The City of Somerville is at a critical crossroad.  Our community has become incredibly attractive to real estate developers because of the demand for residential housing.  This creates both opportunity and danger.  The opportunity is that it can transform substandard property, vacant land, or abandoned industrial uses to developments that can improve the neighborhood and provide quality and affordable housing.  The risk is that through gentrification, our residential neighborhoods are transformed and we lose our diversity and many people who want to live here for the long term and who want to be part of community.  Next year, the Board of Aldermen will  receive a new city-wide zoning proposal from the Administration.  We will also be moving forward with proposals to create more affordable units.  Our City’s experience in the past few years is that the new affordable units do not even come close to replacing the units that are lost.  That is why I opposed the affordable housing waiver request for Assembly Square sought by the developer.

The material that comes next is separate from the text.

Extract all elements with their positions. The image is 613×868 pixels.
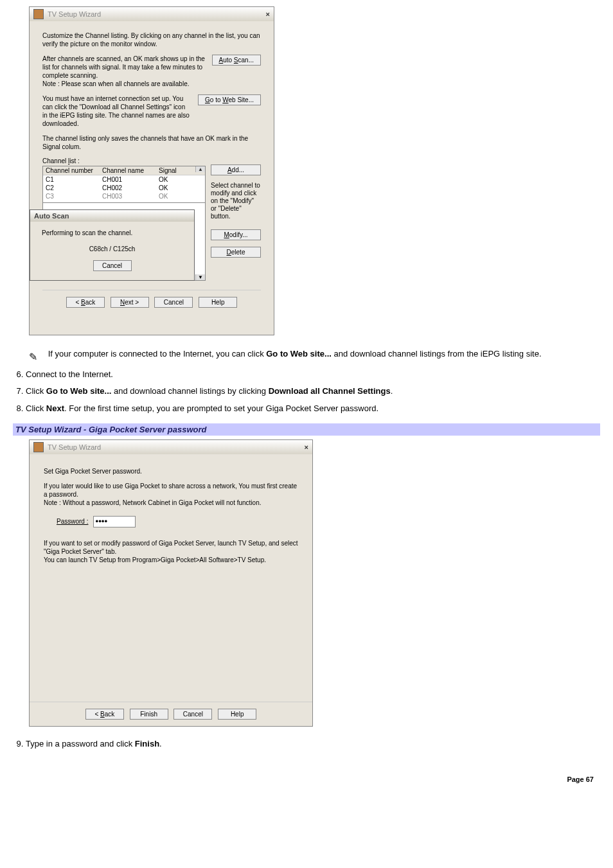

During my service on the Board, I have constantly fought to protect our residential neighborhoods from poor development proposals that adversely effect the people who live nearby.   I have been pushing for large scale commercial development in appropriate areas such as Assembly Square and the Inner Belt, promoting office buildings and research and development projects that will bring good jobs to the community and help reduce the tax burden on Somerville home owners.  I have also supported the increases in our percentage of affordable units that must be built by developers and the linkage fee that developers pay.  These are the development issues that I feel are very important and  I would be very interested in feed back from residents.